Data for this task –
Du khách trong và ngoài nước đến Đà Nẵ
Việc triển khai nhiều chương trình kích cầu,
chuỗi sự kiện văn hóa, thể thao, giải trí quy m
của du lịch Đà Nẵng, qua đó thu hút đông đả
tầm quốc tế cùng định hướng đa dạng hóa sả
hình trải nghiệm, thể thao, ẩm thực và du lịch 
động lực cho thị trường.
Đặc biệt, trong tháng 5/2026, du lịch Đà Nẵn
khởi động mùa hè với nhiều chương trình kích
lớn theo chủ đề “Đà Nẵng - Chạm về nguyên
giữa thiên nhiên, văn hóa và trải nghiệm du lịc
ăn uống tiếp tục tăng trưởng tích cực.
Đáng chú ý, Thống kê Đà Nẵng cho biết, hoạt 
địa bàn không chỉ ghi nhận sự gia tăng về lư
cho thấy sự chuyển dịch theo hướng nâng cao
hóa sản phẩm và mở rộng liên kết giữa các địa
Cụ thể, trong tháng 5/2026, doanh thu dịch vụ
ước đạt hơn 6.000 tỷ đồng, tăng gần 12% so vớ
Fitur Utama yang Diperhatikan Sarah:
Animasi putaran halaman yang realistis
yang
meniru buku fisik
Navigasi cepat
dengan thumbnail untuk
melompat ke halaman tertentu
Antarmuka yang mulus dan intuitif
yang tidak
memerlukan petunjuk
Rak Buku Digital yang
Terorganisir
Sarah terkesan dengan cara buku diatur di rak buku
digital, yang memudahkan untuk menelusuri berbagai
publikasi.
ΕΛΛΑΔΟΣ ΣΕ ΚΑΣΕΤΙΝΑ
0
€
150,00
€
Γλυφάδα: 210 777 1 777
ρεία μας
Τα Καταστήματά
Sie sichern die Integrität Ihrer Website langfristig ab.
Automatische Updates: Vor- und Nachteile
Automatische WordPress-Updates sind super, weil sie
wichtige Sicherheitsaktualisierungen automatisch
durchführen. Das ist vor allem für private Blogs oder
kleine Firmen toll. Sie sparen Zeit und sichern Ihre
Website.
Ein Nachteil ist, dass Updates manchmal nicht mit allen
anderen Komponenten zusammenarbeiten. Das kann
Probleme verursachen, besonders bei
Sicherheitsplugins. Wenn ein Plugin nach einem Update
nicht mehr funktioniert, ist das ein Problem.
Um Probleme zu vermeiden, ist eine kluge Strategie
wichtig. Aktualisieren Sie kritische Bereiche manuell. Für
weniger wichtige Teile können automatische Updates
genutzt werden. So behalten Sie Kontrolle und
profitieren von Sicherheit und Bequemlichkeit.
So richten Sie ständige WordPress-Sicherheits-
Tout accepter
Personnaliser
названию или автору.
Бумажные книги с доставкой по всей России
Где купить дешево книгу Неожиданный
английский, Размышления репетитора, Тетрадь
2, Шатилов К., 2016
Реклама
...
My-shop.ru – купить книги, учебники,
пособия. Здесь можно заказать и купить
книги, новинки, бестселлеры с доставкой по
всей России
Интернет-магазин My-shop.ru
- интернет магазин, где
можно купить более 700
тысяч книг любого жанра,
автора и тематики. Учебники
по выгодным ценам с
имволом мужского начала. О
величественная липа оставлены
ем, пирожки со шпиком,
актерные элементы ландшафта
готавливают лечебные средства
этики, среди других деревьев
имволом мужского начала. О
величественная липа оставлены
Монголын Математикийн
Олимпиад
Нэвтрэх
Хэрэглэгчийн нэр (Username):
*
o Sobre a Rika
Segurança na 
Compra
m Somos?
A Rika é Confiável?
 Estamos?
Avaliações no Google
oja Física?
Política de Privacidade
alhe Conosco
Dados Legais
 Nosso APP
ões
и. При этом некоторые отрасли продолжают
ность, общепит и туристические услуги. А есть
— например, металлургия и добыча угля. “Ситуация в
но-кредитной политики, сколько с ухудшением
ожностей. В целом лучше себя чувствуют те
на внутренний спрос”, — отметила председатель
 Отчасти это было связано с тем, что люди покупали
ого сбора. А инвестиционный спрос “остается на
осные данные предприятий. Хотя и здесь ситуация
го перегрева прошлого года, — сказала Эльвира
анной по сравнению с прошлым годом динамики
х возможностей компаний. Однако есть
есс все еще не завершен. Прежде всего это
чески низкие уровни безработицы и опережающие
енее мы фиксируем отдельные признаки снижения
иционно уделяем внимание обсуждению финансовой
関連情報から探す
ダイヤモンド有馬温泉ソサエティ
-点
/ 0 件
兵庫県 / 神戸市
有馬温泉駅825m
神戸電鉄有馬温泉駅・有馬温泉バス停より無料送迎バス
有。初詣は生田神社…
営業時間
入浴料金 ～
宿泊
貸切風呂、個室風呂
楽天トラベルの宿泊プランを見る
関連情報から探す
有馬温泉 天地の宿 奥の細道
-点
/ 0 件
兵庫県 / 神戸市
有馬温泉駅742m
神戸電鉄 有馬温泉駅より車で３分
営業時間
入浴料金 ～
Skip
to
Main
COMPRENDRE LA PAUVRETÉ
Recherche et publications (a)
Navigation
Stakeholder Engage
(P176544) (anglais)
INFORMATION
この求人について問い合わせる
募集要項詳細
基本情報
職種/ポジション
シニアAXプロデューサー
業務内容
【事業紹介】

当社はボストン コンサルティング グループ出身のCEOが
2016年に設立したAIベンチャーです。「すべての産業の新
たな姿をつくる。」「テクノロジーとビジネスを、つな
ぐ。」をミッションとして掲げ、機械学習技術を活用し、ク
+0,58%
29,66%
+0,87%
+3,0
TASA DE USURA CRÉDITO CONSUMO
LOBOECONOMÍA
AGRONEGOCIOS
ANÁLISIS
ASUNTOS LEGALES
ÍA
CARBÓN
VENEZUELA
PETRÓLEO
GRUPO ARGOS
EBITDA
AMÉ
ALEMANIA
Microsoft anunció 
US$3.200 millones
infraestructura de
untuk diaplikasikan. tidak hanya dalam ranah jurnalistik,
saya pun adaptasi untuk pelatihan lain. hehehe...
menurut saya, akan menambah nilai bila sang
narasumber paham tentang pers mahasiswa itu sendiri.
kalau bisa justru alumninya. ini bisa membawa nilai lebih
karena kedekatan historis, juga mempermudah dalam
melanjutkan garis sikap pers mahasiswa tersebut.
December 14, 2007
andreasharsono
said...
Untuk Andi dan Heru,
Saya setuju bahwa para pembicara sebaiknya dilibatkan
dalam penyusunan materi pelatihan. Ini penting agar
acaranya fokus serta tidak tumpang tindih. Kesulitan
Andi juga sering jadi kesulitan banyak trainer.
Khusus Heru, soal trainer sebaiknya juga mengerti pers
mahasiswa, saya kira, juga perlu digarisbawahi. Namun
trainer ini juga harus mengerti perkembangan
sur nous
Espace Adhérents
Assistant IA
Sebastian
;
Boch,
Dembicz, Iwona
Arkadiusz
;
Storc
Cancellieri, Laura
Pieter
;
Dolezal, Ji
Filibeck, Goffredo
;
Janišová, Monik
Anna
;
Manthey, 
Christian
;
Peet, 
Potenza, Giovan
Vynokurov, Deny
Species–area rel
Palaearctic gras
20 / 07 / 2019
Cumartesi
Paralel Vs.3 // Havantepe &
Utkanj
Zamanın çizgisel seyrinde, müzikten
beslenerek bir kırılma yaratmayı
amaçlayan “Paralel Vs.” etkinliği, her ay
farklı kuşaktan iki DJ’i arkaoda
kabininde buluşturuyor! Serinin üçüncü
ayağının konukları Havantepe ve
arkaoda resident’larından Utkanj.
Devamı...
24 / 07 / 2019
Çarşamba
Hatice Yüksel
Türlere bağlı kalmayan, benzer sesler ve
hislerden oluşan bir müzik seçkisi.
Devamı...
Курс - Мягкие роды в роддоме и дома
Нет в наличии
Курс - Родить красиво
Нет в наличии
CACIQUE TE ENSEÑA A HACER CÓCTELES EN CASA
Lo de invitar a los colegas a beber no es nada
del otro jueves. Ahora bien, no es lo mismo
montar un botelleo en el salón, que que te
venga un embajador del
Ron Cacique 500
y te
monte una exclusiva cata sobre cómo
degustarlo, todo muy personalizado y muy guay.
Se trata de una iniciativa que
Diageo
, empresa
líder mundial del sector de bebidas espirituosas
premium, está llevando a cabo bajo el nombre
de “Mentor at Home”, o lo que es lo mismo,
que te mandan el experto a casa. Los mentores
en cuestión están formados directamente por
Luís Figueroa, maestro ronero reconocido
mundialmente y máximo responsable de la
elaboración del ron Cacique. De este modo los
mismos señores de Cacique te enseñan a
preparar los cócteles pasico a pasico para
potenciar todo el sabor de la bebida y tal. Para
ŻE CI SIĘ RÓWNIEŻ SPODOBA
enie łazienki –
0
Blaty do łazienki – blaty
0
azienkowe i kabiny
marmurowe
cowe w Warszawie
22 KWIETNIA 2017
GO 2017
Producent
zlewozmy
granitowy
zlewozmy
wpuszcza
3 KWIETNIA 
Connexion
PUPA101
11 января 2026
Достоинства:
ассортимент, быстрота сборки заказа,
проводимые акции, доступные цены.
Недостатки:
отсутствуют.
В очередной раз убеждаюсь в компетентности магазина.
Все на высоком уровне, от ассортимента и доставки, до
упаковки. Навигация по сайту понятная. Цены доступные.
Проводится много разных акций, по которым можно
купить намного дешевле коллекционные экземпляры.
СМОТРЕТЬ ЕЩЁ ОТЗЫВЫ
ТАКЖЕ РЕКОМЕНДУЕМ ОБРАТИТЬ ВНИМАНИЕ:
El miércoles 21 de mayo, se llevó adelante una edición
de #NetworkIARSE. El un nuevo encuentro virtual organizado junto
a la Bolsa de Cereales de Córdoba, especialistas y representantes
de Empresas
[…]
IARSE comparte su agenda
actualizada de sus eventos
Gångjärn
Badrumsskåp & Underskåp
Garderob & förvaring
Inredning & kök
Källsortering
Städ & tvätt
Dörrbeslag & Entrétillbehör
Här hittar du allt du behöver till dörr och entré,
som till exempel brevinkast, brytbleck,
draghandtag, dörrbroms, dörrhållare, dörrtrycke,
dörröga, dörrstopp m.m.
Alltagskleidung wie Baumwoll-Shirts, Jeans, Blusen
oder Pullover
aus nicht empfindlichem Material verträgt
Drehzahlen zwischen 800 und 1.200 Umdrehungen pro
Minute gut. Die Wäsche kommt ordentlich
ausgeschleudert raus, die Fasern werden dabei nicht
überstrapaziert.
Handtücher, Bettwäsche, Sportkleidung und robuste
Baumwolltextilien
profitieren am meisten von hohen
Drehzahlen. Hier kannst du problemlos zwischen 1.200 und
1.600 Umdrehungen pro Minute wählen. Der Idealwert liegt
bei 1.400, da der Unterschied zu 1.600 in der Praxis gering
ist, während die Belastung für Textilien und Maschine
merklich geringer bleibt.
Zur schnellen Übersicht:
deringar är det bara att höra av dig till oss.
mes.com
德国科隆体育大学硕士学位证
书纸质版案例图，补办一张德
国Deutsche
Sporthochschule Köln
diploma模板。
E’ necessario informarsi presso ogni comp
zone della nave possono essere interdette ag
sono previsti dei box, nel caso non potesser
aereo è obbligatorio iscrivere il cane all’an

What you are asked to do – From the line that has "Курс - Родить красиво" through the line that has "premium, está llevando a cabo bajo el nombre", copy every line exactly as it appears above, and leave out all others.

Written response –
Курс - Родить красиво
Нет в наличии
CACIQUE TE ENSEÑA A HACER CÓCTELES EN CASA
Lo de invitar a los colegas a beber no es nada
del otro jueves. Ahora bien, no es lo mismo
montar un botelleo en el salón, que que te
venga un embajador del
Ron Cacique 500
y te
monte una exclusiva cata sobre cómo
degustarlo, todo muy personalizado y muy guay.
Se trata de una iniciativa que
Diageo
, empresa
líder mundial del sector de bebidas espirituosas
premium, está llevando a cabo bajo el nombre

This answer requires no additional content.